I know that a coder is able to connect to a wifi through code so my question is: Is there anything that will make it difficult to brute force a wifi password?

  • 2
    Depends on the auth method. Home routers use pre-shared key (PSK) which has no protection. An attacker can even capture the login packets and brute force the password offline. This is why you should have a long, complex password.
    – paj28
    Sep 23, 2015 at 5:04

3 Answers 3


What makes WiFi encryption harder to brute force?

First, a strong password, preferably not set to the router default. The best password is set using a cryptographically secure random number generator (CSRNG), to the full 63 ASCII or 64 Hex chars. You can also use WPA-802.1X mode, however, this requires a Authentication server, and therefore is generally used for large networks.

However, a password built from five and more words would be far easier to remember, without significantly compromising the security of the key.

Another issue is WiFi Protected Setup, specifically, the PIN method significantly reduces the entropy for an attacker. The PIN is a 8 digit number checked in two chunks. This reduces the entropy from around 50 bits (5 word password) to less than 15 bits (2 times a 4 digit PIN), a factor of more than 34 billion. Turn that off, and you'll be relatively safe.


Only the size of the key/passphrase, really. Given long enough, it's always possible. An access point could theoretically have some rate limiting built into it, which would help against authentication schemes that can't be attacked offline, but in practice the only solution is to use a long key/passphrase. You also need strong encryption, of course. (Do not use WEP; it's broken. Similarly, do not use any variant of MS-CHAP if using WPA-Enterprise.)

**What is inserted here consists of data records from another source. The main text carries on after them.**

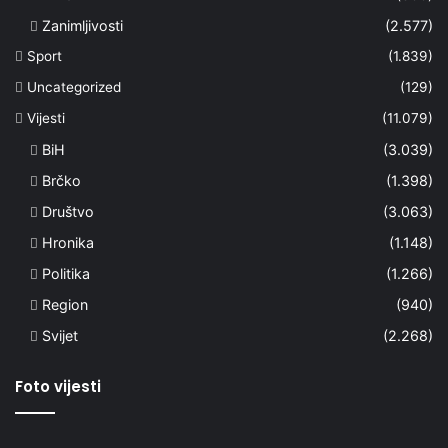
Zanimljivosti
(2.577)
Sport
(1.839)
Uncategorized
(129)
Vijesti
(11.079)
BiH
(3.039)
Brčko
(1.398)
Društvo
(3.063)
Hronika
(1.148)
Politika
(1.266)
Region
(940)
Svijet
(2.268)
Foto vijesti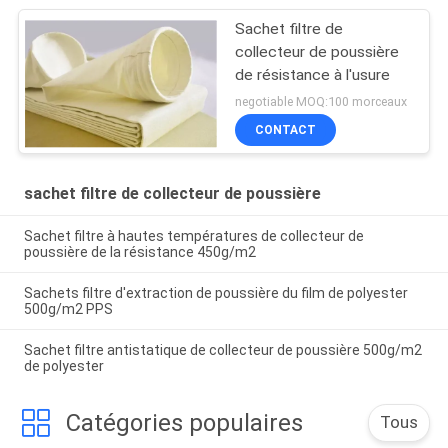
Sachet filtre de
collecteur de poussière
de résistance à l'usure
negotiable MOQ:100 morceaux
CONTACT
sachet filtre de collecteur de poussière
Sachet filtre à hautes températures de collecteur de
poussière de la résistance 450g/m2
Sachets filtre d'extraction de poussière du film de polyester
500g/m2 PPS
Sachet filtre antistatique de collecteur de poussière 500g/m2
de polyester
Catégories populaires
Tous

When discussing brute force attacks, it's important to consider the size of the search space (the collection of possible values). This is often discussed in terms of entropy, usually discussed in the base-2 logarithm of the number of possible values. For example, if there's about a billion (10^9) options, that's 30 bits of entropy (2^30 is roughly a billion). Compare this value with rate that your attacker can try guesses at; in general, it's probably worth assuming at least a thousand guesses per second for an online attack (though in practice home WiFi access points can't support that many).

Completely random English letters and numbers, case-sensitive, are about six bits of entropy per character, but the letters in English words are only a couple bits per character; there are usually only a handful of possible options for the next character in a word. This means, in practice, that human-memorable passwords are usually not very good, but passphrases, especially ones composed of randomly-chosen words, can be quite good.

XKCD has a pretty good illustration of this concept.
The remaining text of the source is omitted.